Gana açısından yaşanan melodram, Uruguay için rüya gibi. En azından dünyanın en iyi 4 takımından biri olacaklar. Defansı cezalılar ve sakatlıklardan ötürü tüyü yolunmuş kaza dönen 'güneşin çocukları' için büyülü bir Dünya Kupası oldu. Devamı gelir mi (ben son nokta olacağını düşünüyorum) bilinmez ama 2010'un en fazla sükse yapan takımı olmaları kesin.

MARADONA'NIN FELSEFESİNİN İFLASI

Almanya, İngiltere'nin ardından Arjantin'e de 4 gol atarak, tüm yarı finalistler arasında en sükseli ve rahat galibiyeti aldı.

Arjantin'in ilk maçından sonra şöyle bir cümle kurmuştum; "Bu Arjantin Dünya Kupası'nda oynayan her takıma 5 gol de atar, 5 gol de yer." Bu cümle aslında tamamen Maradona'nın felsefesinden kaynaklanıyordu.

Elindeki hücüm gücüne güvenen Maradona'nın temel oyun felsefesi, tüm rakiplere karşı aynıydı. Hiçbir rakibe, önlem almadan, kendi futbolunu oynayan ve gol yememekten çok tamamen gol atmaya endeksli Arjantin'de, Maradona'nın en büyük hatası Cambiasso gibi ülkenin en iyi orta saha oyuncusunu kadrosuna almamaktı.

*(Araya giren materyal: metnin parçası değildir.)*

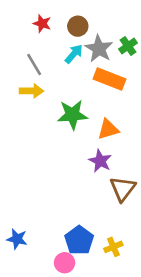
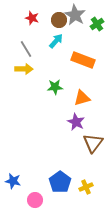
green cross: (128, 46) -> (97, 24), moved
gray star: (99, 49) -> (75, 15), moved
green star: (72, 115) -> (55, 87), size x0.7
pink circle: (65, 263) -> (35, 200), moved

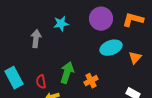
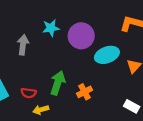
purple circle: (101, 19) -> (81, 36), moved
red semicircle: (41, 82) -> (29, 93), turned -72

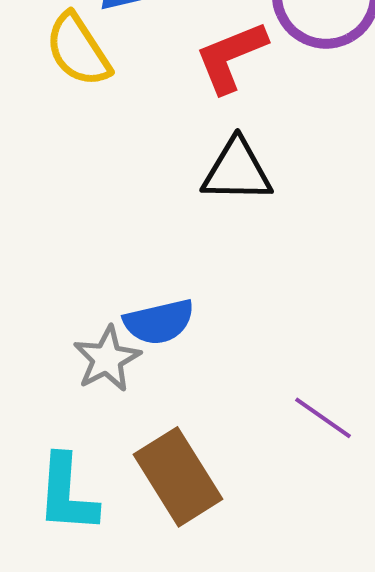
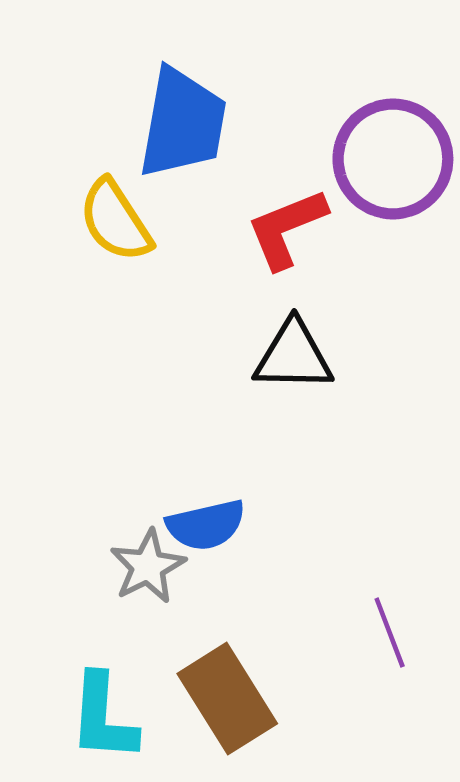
purple line: (323, 418) -> (390, 633), turned 34

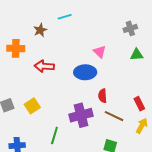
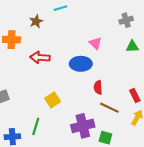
yellow square: (32, 106) -> (53, 100), moved
purple cross: (81, 115) -> (83, 126), moved
green line: (54, 135) -> (36, 126), moved

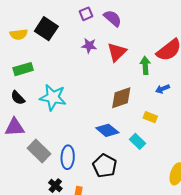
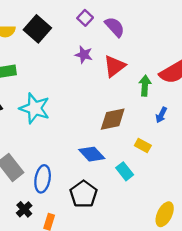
purple square: (86, 14) -> (85, 18), turned -32
blue arrow: (163, 89) -> (161, 115), turned -48

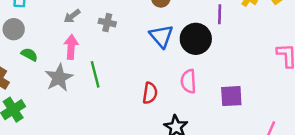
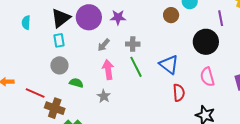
blue triangle: (161, 36) -> (169, 65), moved
green line: (95, 74) -> (136, 67), moved
gray star: (59, 78) -> (104, 96), size x0.6

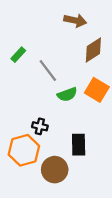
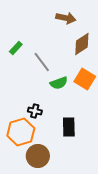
brown circle: (55, 170) -> (38, 156), moved

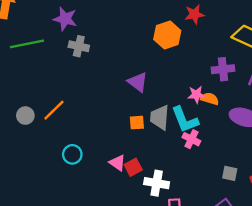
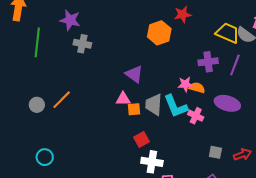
green line: (27, 44) -> (37, 42), turned -72
pink cross: (191, 139) -> (196, 116), moved
cyan circle: (72, 154) -> (45, 157), moved
pink triangle: (118, 163) -> (123, 99), moved, turned -35
red square: (133, 167) -> (141, 139), moved

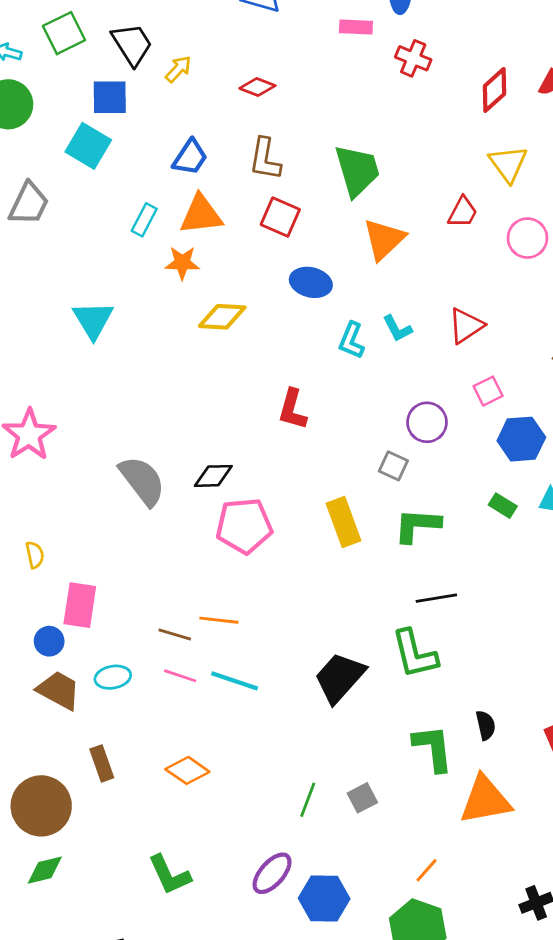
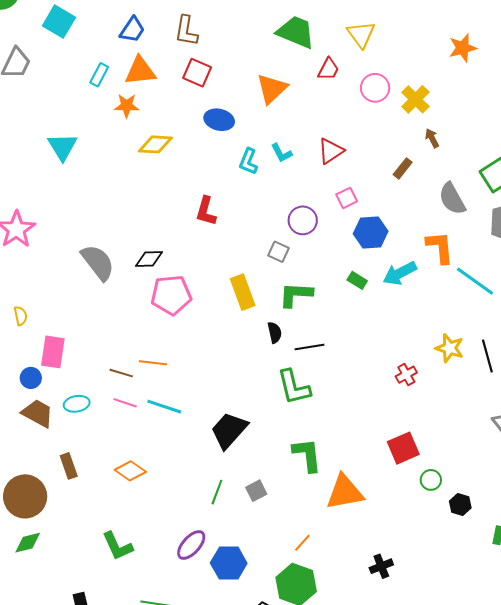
green trapezoid: (357, 170) -> (296, 32), moved, turned -51
black trapezoid: (340, 678) -> (229, 430), moved
black semicircle: (486, 725) -> (275, 332), moved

Eğer oyun anlayışınızda hiçbir rakibe karşı özel önlem ve taktik yoksa, orta sahanızda oyunu tutması gereken adamlar olmalı. Sadece Javier Mascherano ile ayakta tutulmaya çalışılan orta saha ile Almanya, Hollanda, Brezilya gibi takımlar karşısında alabileceğiniz sonuç da, tıpkı bugünkü gibi olur.

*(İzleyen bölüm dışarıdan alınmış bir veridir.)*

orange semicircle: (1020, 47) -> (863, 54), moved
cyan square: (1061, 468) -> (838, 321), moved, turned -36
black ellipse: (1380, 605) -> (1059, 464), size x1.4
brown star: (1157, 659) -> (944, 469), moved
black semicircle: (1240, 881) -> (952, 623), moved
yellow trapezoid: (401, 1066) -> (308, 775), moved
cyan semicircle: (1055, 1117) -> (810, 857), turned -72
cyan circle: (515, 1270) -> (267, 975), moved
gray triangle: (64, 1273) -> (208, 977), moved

Ancak kişisel bir tercih yapacak olursam, Dunga'nın Brezilyası yerine Maradona'nın Arjantin'ini yeğlerim, bir futbolsever olarak.

Almanya'ya gelince; 2010 Dünya Kupası'nda oynanan tüm maçlar içinde en istikrarlı takım olarak göze çarpıyor. Kaybettiği Sırbistan maçı dışında Almanya'nın 5 maçlık performansında en dikkat çekici unsur, gole ulaşmaktaki kolaylığıydı.

Eğer hafızam beni yanıltmıyorsa turnuvaınn en erken golünü bulan Almanya, Klose'nin 20. dakikada kaçırdığı pozisyonda skoru 2-0'a taşıyabilse, Arjantin'e 4-0'dan daha fazlasını yaşatabilirdi. Zaten o pozisyonun kaçmasının ardından Arjantin, sahada Almanya'ya ciddi bir üstünlük kurdu.

68. dakikaya kadar olan bölümde sürekli golü kovalayan Arjantin'de en büyük eksiklik, Diego Milito gibi bir adamın bulunmaması oldu. Higuain, Tevez, Messi üçlüsü, Arne Friedrich ve Per Mertesacker ikilisi arasında sürekli ezildi. Bu ikiliye bir de Lahm gibi bir kademe ustası eklenince, Arjantin'in tek gol ihtimali Di Maria kaldı.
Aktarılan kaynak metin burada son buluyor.